> WHAT YOU ARE ASKED TO DO
Please transcribe the listing that follows exactly; images are to be excluded.

> RECORD EXCERPTS
------------

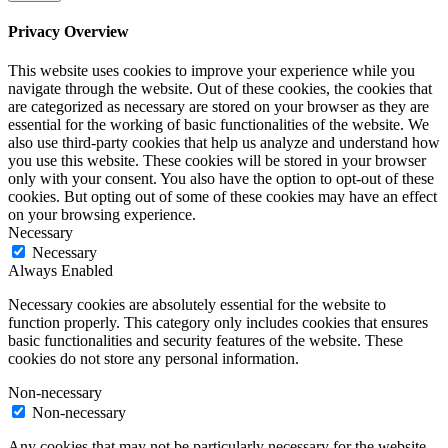
Privacy Overview
This website uses cookies to improve your experience while you
navigate through the website. Out of these cookies, the cookies that
are categorized as necessary are stored on your browser as they are
essential for the working of basic functionalities of the website. We
also use third-party cookies that help us analyze and understand how
you use this website. These cookies will be stored in your browser
only with your consent. You also have the option to opt-out of these
cookies. But opting out of some of these cookies may have an effect
on your browsing experience.
Necessary
Necessary
Always Enabled
Necessary cookies are absolutely essential for the website to
function properly. This category only includes cookies that ensures
basic functionalities and security features of the website. These
cookies do not store any personal information.
Non-necessary
Non-necessary
Any cookies that may not be particularly necessary for the website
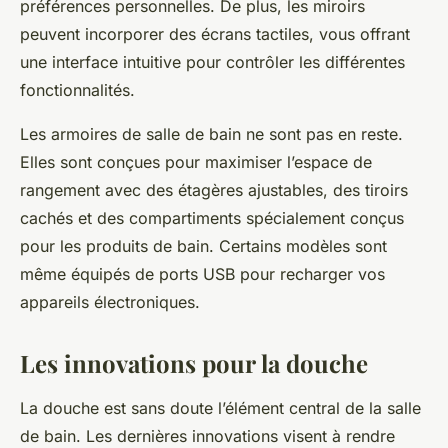
préférences personnelles. De plus, les miroirs
peuvent incorporer des écrans tactiles, vous offrant
une interface intuitive pour contrôler les différentes
fonctionnalités.
Les armoires de salle de bain ne sont pas en reste.
Elles sont conçues pour maximiser l’espace de
rangement avec des étagères ajustables, des tiroirs
cachés et des compartiments spécialement conçus
pour les produits de bain. Certains modèles sont
même équipés de ports USB pour recharger vos
appareils électroniques.
Les innovations pour la douche
La douche est sans doute l’élément central de la salle
de bain. Les dernières innovations visent à rendre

------------

> TASK SOLUTION
Privacy Overview
This website uses cookies to improve your experience while you
navigate through the website. Out of these cookies, the cookies that
are categorized as necessary are stored on your browser as they are
essential for the working of basic functionalities of the website. We
also use third-party cookies that help us analyze and understand how
you use this website. These cookies will be stored in your browser
only with your consent. You also have the option to opt-out of these
cookies. But opting out of some of these cookies may have an effect
on your browsing experience.
Necessary
Necessary
Always Enabled
Necessary cookies are absolutely essential for the website to
function properly. This category only includes cookies that ensures
basic functionalities and security features of the website. These
cookies do not store any personal information.
Non-necessary
Non-necessary
Any cookies that may not be particularly necessary for the website
préférences personnelles. De plus, les miroirs
peuvent incorporer des écrans tactiles, vous offrant
une interface intuitive pour contrôler les différentes
fonctionnalités.
Les armoires de salle de bain ne sont pas en reste.
Elles sont conçues pour maximiser l’espace de
rangement avec des étagères ajustables, des tiroirs
cachés et des compartiments spécialement conçus
pour les produits de bain. Certains modèles sont
même équipés de ports USB pour recharger vos
appareils électroniques.
Les innovations pour la douche
La douche est sans doute l’élément central de la salle
de bain. Les dernières innovations visent à rendre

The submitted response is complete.